With two votes against the Ferrari, what does James think? Well, “This is brilliant. I’ve really grown to like it – and lets not forget its £35,000 or so cheaper than the Ferrari 458 – and that is a huge amount of money… but the Ferrari still gives me more fizz.”
The boys reach their destination – the Imola circuit, where they receive their next challenge. The boys must each lap the circuit and attempt to beat the time set by the Ferrari 458 – at the hands of the Stig’s Italian cousin. Italian Stig jumps in the 458 and sets a cracking time of 1:56.60. The boys each jump in their car and go out for a practice session, to see how their cars perform on a track. Jeremy admires the Aventador’s 4wd system and fade-free carbon bakes. Richard on the other hand, has no driver aids to help him out – and instead has to concentrate on driving smoothly. Someone who does have a lot of driver aids, is James in the McLaren – but he was concentrating on memorising the track layout instead. At the end of the day, the boys knew the track – but still felt daunted by the challenge which lay ahead.

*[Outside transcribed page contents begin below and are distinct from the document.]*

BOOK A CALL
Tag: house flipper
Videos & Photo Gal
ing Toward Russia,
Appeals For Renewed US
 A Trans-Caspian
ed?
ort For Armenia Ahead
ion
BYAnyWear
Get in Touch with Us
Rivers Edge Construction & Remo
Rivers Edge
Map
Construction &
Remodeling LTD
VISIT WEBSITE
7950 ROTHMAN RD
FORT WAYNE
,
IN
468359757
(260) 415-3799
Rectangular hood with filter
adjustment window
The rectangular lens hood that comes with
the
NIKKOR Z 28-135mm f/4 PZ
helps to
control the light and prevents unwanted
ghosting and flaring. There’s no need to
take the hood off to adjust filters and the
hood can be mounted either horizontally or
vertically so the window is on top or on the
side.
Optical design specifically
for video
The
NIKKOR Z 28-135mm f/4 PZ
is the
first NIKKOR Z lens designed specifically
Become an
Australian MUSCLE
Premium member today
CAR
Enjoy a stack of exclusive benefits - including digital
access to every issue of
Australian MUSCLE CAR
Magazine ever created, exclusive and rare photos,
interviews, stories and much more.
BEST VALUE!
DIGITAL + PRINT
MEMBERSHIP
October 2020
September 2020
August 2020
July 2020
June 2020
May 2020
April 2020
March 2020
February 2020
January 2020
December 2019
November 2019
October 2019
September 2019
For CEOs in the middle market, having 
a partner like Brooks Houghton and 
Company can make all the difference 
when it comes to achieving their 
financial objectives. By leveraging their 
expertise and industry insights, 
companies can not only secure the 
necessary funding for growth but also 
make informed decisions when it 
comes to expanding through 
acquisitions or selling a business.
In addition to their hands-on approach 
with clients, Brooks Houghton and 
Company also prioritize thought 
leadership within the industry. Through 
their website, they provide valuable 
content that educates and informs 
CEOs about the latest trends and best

Imola is one of the most dangerous tracks on earth, as Jeremy explains. “Its narrow, fast and ringed with unforgiving walls and trees. Gilles Villeneuve, Gerhard Berger, Nelson Pike, Riccardo Patrese, Rubens Barrichello.. at some point in history every corner here has claimed the ego of a big name – and some corners have claimed even more than that. After Senna’s death in 1994, changes were made to the track to slow the cars down.. but even so, if we were going to beat that Ferrari, we’d still be going through the first bend at nearly 200mph.”

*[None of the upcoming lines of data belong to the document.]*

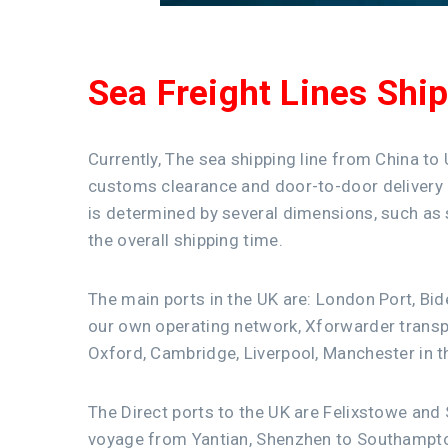
Sea Freight Lines Shi
Currently, The sea shipping line from China to
customs clearance and door-to-door delivery ar
is determined by several dimensions, such as s
the overall shipping time.
The main ports in the UK are: London Port, Bi
our own operating network, Xforwarder transp
Oxford, Cambridge, Liverpool, Manchester in t
The Direct ports to the UK are Felixstowe and
voyage from Yantian, Shenzhen to Southampt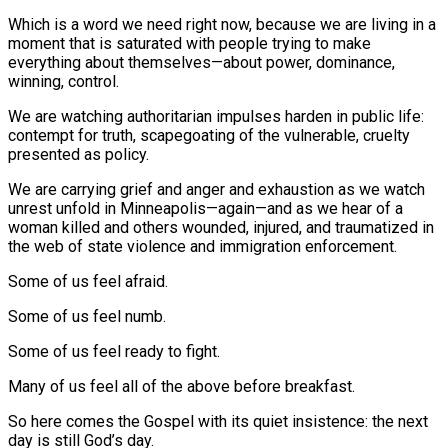
Which is a word we need right now, because we are living in a
moment that is saturated with people trying to make
everything about themselves—about power, dominance,
winning, control.
We are watching authoritarian impulses harden in public life:
contempt for truth, scapegoating of the vulnerable, cruelty
presented as policy.
We are carrying grief and anger and exhaustion as we watch
unrest unfold in Minneapolis—again—and as we hear of a
woman killed and others wounded, injured, and traumatized in
the web of state violence and immigration enforcement.
Some of us feel afraid.
Some of us feel numb.
Some of us feel ready to fight.
Many of us feel all of the above before breakfast.
So here comes the Gospel with its quiet insistence: the next
day is still God’s day.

The next morning, the boys hit the track and progressively reduce their times as they push just a little bit harder each lap. Jeremy leans on the brakes harder each time, as he becomes more confident in the sheer stopping power available. James places more trust in the McLaren’s driver aids, while Richard tries to carry as much speed as possible through the bends – and ends up going off the track at high speed – whilst narrowly avoiding a spin. They all push on and after a short rest stop, go out one last time to try and improve on their times.
Back in the studio, the final lap times are revealed. Richard managed a 2:03.30 second lap. James did a slower 2:06.40. With Jeremy winning the challenge with a time of 1:59.10. Unfortunately, all were slower than the Stig’s lap of 1:56.60 in the Ferrari 458.
“Some say he’s not the Stig. But he is the Stig’s Italian cousin!”